Estructurado el poemario en tres partes: «Quemadura de sombra», «Marca de aire» y «Una luz extranjera», y con un tratamiento culturalista de la poesía y de una intensidad infrecuente, Domínguez viaja al corazón de la vida con referencias concretas a las artes (pintura, música, literatura, etc.) y a los creadores (Eliot, Anise Koltz, Rimbaud, Mozart, Ovidio, Giacometti, Leopardi, Velázquez, Zurbarán, Schubert, Goya, Durero, Rothko, etc.), pero sobre todo ahonda en el ser de las cosas y el hombre, desde la convicción de que solo así el tiempo se abre como una luz anunciadora de otras luces y otras vidas.

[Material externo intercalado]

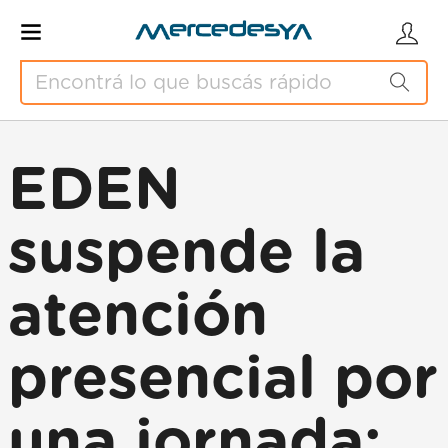
EDEN
suspende la
atención
presencial por
una jornada: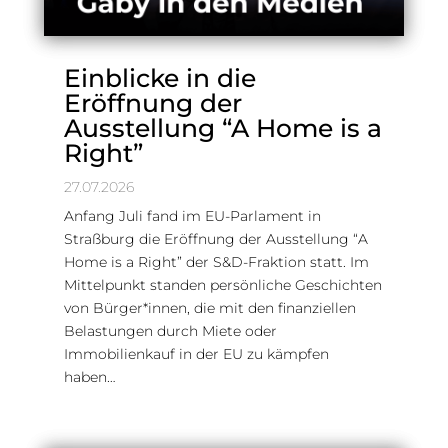
Einblicke in die
Eröffnung der
Ausstellung “A Home is a
Right”
27.07.2026
Anfang Juli fand im EU-Parlament in
Straßburg die Eröffnung der Ausstellung “A
Home is a Right” der S&D-Fraktion statt. Im
Mittelpunkt standen persönliche Geschichten
von Bürger*innen, die mit den finanziellen
Belastungen durch Miete oder
Immobilienkauf in der EU zu kämpfen
haben…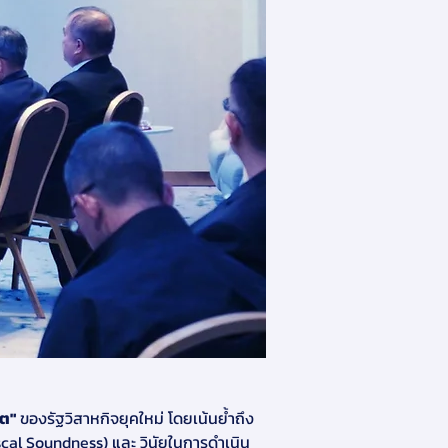
โต"
 ของรัฐวิสาหกิจยุคใหม่ โดยเน้นย้ำถึง
scal Soundness) และ วินัยในการดำเนิน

Y todo fluye en armonía. El poema es entonces una música que se adentra a través de los sentidos y en estos se hospedan como un aire nutricio de colores y sonidos, de luces y penumbras, de muerte y soledades, de rostros y gestos, de otoños dorados o de ángeles y tempestades, todo y nada se guarece en la palabra que resuena en el silencio de la noche una y mil veces mil. Nadie escapa a la palabra que ilumina las sombras, que nace de la oscuridad para volver a la luz, que  guía del naufragio a la salvación y que siempre es sueño, esencia y conmoción para el lector: «Volveremos al mar una tarde votiva, / nos unirán las sílabas dolorosas del tiempo, / las miradas calladas, el áspero silencio, / el huérfano dolor de los otros, ya muertos, / que ardieron con nosotros en la tarde infinita». El poeta observa minuciosamente el mundo, reflexiona y construye la palabra exacta, esa que surge del armónico silencio y nos acoge e ilumina: «El silencio contiene el eco de sí mismo. / Y ha vuelto del viaje, ha vuelto herido y solo, / sereno ya, por fin, el rostro del cadáver».

Como dice en su acertado y breve prólogo a este libro, titulado El guardián del fuego, José María Jurado García-Posada: «Los poemas de Santos Domínguez, por la claridad y precisión de las palabras escogidas, por su dicción serena y su arquitectura equilibrada y solemne, sugieren una escucha hipnótica y sinfónica (…), la poesía de Santos Domínguez, el portador del fuego, viaja hasta la hondura del ser y nos revela, inermes, pero guarecidos, nuestra esencial y fría soledad lunar».

Como colofón a este comentario del libro La herida y el cuchillo, título que Domínguez toma de un verso de Baudelaire contenido en Las flores del mal (Yo soy la herida y el cuchillo), concluyo con una definición del propio autor al considerar que ha de ser «La poesía como revelación desde la incertidumbre, como iluminación en la sombra». Evidencian las palabras de Santos Domínguez su gran conocimiento acerca del hecho poético, de la extraordinaria tradición poética universal, pero sobre todo, nos reconduce a la verdadera condición de poeta, la que lo caracteriza y ennoblece por encima de modas y modismos, cuestiones estas superficiales y ajenas al hecho poético en sí mismo.

 
La herida y el cuchillo, Santos Domínguez, La Palma (2026), 96 páginas, 16 euros.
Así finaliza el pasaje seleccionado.